Seascapes are a staple resident of many an art gallery. From Rembrant’s ‘Storm on the Sea of Galilee’ to JW Waterhouse’s ‘Miranda-The Tempest’, artists throughout history have been fascinated with immortalising the waves in their work. Peter Matthews has gone one step further. He doesn’t just draw the sea, he draws in the sea.
Matthews has travelled the coasts of the world, from Chile to Cornwall in search of inspiration for his art. His method is distinctly unusual, incorporating the elements into his creative process. This involves floating in the sea for hours, using pieces of wood to spread paper and canvas, onto which he draws and paints. Once he has returned to shore, his pieces are often laid out on the beach or in rockpools so that nature can continue to work. They are unique and difficult to describe, sometimes resembling maps more than any familiar art, and consist of ink, pencil and charcoal, as well as watery smudges and rust. He explains, “From an artistic point of view, I am interested in taking painting and drawing into new frontiers. My work is an interdisciplinary cross-over between painting, drawing, performance and sculpture. Being in the ocean, experiencing a creative dialogue of making something, is so different to being on dry land in a studio because my immediate world surrounds me in a state of dynamic change.”
“I have always been an outdoors person,” Matthews says. “I have always felt more in tune with life and myself when outside in mountains, beside the water, with nature.” Whilst surfing in Mexico in 2007, he experienced a near death experience, when he was hit by a rogue wave. He remembers the moment as epiphanic and describes being “utterly vulnerable and at the mercy of nature.” It was then that his relationship with the sea changed and he began entering it to paint rather than to surf.
With technology and social media ebbing further and further into our daily lives, Matthews’ art is an attempt to reconnect human with nature: “I am concerned with so much that is happening in the environment now.
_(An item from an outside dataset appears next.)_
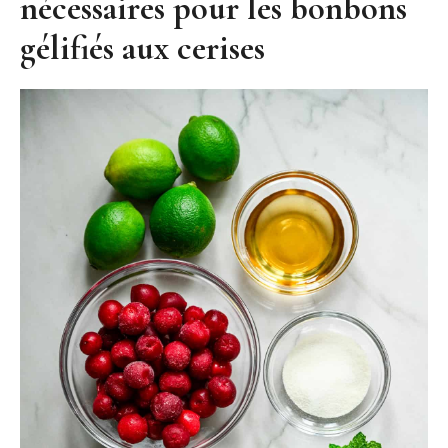
nécessaires pour les bonbons
gélifiés aux cerises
We are losing our foothold and becoming increasingly detached from the earth.” He adds, “Nowadays artists are making work about the ocean and landscape with a very different motivation than Turner had in his time. Artists are communicating about issues which are unavoidable and very pressing.”
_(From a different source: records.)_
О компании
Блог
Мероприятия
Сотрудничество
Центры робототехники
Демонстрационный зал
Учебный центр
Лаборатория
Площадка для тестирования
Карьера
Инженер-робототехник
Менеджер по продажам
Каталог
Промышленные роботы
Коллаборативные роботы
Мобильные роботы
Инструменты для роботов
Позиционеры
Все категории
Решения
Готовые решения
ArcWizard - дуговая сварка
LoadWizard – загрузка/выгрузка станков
The use of the sea in art has indeed become far more politically charged in recent years, through the use of new and creative mediums. Only last summer, York Gallery welcomed the ‘The Sea is the Limit’ exhibition which explored ideas of migration, dispossession and borders through the use of photography, sculpture, film and visual technology. Further afield, Olafur Eliasson’s ‘Icebergs’ was displayed in a refrigerated room in New York before arriving in Britain, and Lorenzo Quinn created ‘Support’ for the 57thInternational Art Exhibition of the La Biennale di Venezia to draw attention to the sea level rise that threatens the city of Venice.
When I asked which artists inspire and influence Peter Matthews, he responded: “Sometimes I go for some time without looking at any art, in terms of visiting an exhibition or reading about it. Travelling in solitude has the sense of purging oneself of what is sometimes a very fragmentary and fast paced way of living, for instance being bombarded with social media images. But I enjoy the intensity of walking around art fairs like Frieze London, or the romantic quiet reflection of works from the Old Masters somewhere like Tate Britain.”
I can certainly see the method in Matthews’ madness, despite the risks of losing paintings to the waves or catching hypothermia. His finished products are cartographic and delicate; they leave room for interpretation and thought, capturing liminal points between land and sea, human and nature, and his belief that working in the way he does allows him to reach further. “It all just seems to flow more freely,” he agrees.